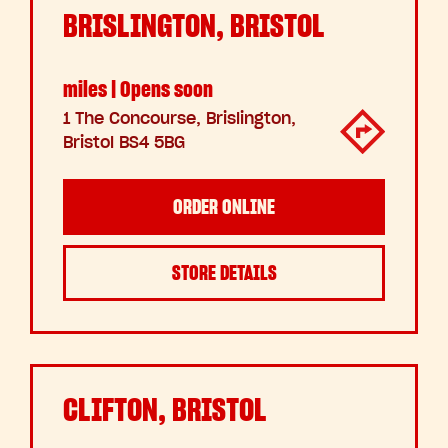
BRISLINGTON, BRISTOL
miles | Opens soon
1 The Concourse, Brislington,
Bristol BS4 5BG
ORDER ONLINE
STORE DETAILS
CLIFTON, BRISTOL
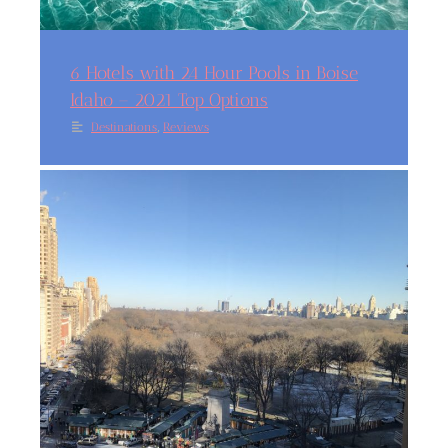
6 Hotels with 24 Hour Pools in Boise
Idaho – 2021 Top Options
,
Destinations
Reviews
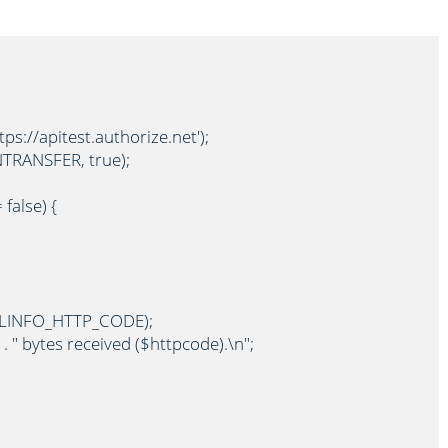
s://apitest.authorize.net');

RANSFER, true);

false) {

RLINFO_HTTP_CODE);

 . " bytes received ($httpcode).\n";
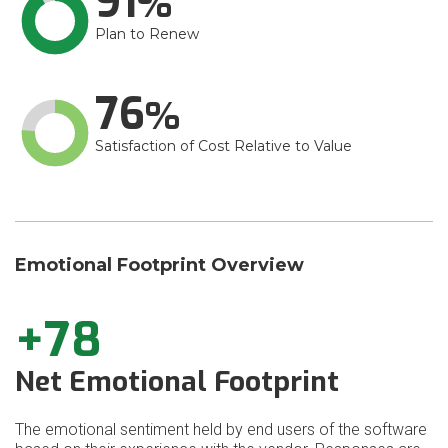
91
Plan to Renew
76
Satisfaction of Cost Relative to Value
Emotional Footprint Overview
+78
Net Emotional Footprint
The emotional sentiment held by end users of the software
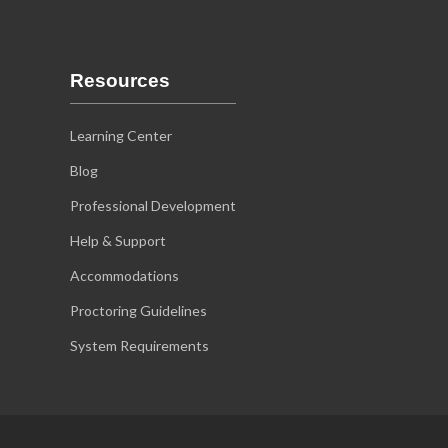
Resources
Learning Center
Blog
Professional Development
Help & Support
Accommodations
Proctoring Guidelines
System Requirements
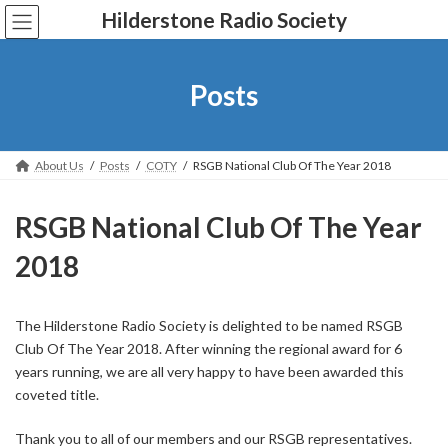
Skip
Skip
Hilderstone Radio Society
to
to
the
the
content
Navigation
Posts
About Us
Posts
COTY
RSGB National Club Of The Year 2018
RSGB National Club Of The Year
2018
The Hilderstone Radio Society is delighted to be named RSGB
Club Of The Year 2018. After winning the regional award for 6
years running, we are all very happy to have been awarded this
coveted title.
Thank you to all of our members and our RSGB representatives.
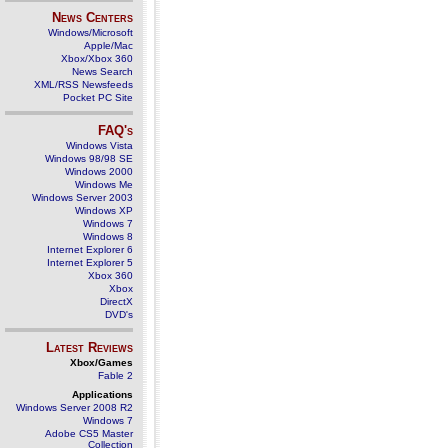
News Centers
Windows/Microsoft
Apple/Mac
Xbox/Xbox 360
News Search
XML/RSS Newsfeeds
Pocket PC Site
FAQ's
Windows Vista
Windows 98/98 SE
Windows 2000
Windows Me
Windows Server 2003
Windows XP
Windows 7
Windows 8
Internet Explorer 6
Internet Explorer 5
Xbox 360
Xbox
DirectX
DVD's
Latest Reviews
Xbox/Games
Fable 2
Applications
Windows Server 2008 R2
Windows 7
Adobe CS5 Master
Collection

Goal of the exercise: Print exactly the lines from the first line of the records above through the line containing "Net Emotional Footprint", both included, and leave the pictures out.

Output of the task:
BRISLINGTON, BRISTOL
miles | Opens soon
1 The Concourse, Brislington,
Bristol BS4 5BG
ORDER ONLINE
STORE DETAILS
CLIFTON, BRISTOL
6 Hotels with 24 Hour Pools in Boise
Idaho – 2021 Top Options
,
Destinations
Reviews
s://apitest.authorize.net');

RANSFER, true);

false) {

RLINFO_HTTP_CODE);

 . " bytes received ($httpcode).\n";
91
Plan to Renew
76
Satisfaction of Cost Relative to Value
Emotional Footprint Overview
+78
Net Emotional Footprint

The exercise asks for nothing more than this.